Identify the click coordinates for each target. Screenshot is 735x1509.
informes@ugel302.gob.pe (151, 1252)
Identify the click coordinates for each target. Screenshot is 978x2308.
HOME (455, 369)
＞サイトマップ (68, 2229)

──────────

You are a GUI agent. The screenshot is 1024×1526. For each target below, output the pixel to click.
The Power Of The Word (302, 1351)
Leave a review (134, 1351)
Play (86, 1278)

──────────

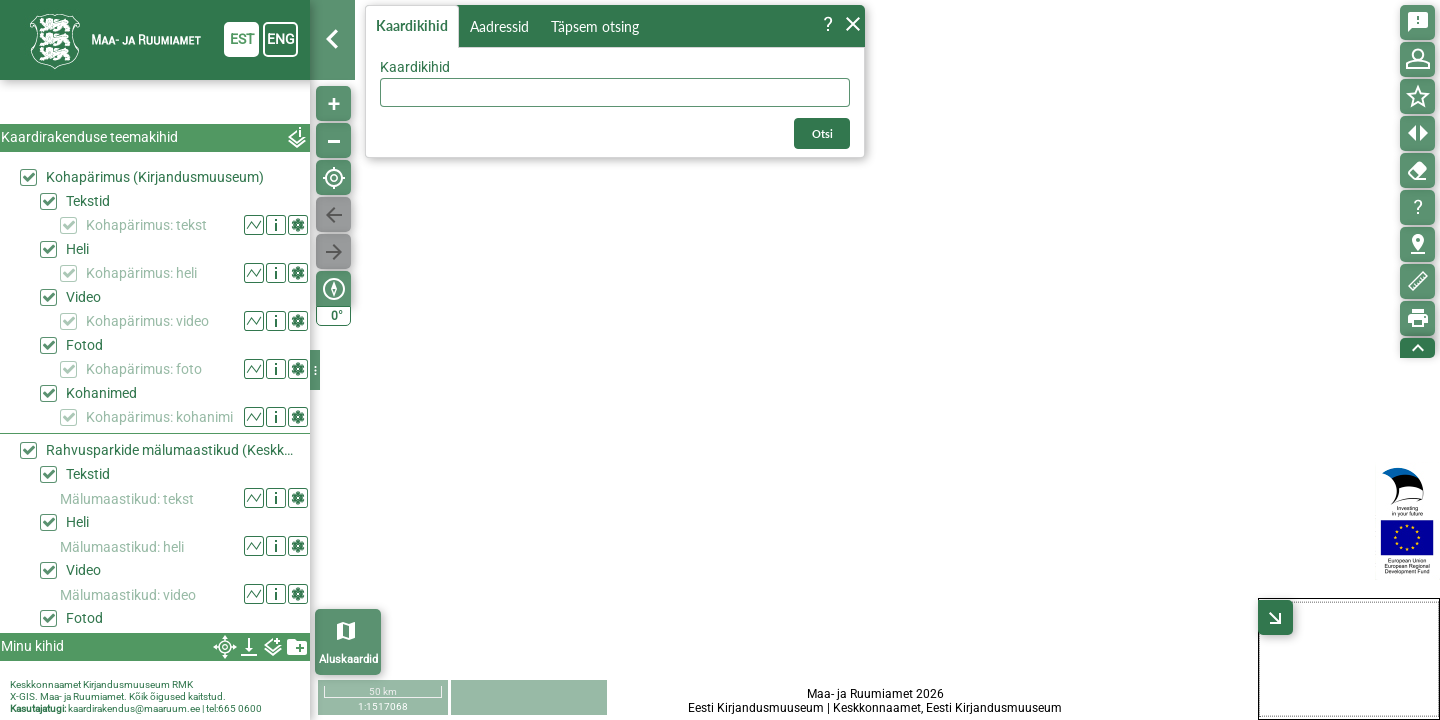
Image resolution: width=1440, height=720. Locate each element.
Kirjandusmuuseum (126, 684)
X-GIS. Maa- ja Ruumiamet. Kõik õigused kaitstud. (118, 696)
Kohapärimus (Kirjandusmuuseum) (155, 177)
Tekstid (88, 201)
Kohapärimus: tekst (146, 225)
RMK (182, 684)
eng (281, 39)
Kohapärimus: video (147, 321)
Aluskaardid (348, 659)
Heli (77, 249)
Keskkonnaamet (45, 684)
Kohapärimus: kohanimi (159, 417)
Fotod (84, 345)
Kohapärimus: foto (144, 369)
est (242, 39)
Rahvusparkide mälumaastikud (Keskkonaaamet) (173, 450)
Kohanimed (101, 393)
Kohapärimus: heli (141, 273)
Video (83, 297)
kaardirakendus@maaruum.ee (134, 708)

──────────

__What to work on__.
The reply should consist solely of the lines above from the one that has "eng (281, 39)" through the one that has "kaardirakendus@maaruum.ee (134, 708)", reproduced exactly.

__Response for this exercise__.
eng (281, 39)
Kohapärimus: video (147, 321)
Aluskaardid (348, 659)
Heli (77, 249)
Keskkonnaamet (45, 684)
Kohapärimus: kohanimi (159, 417)
Fotod (84, 345)
Kohapärimus: foto (144, 369)
est (242, 39)
Rahvusparkide mälumaastikud (Keskkonaaamet) (173, 450)
Kohanimed (101, 393)
Kohapärimus: heli (141, 273)
Video (83, 297)
kaardirakendus@maaruum.ee (134, 708)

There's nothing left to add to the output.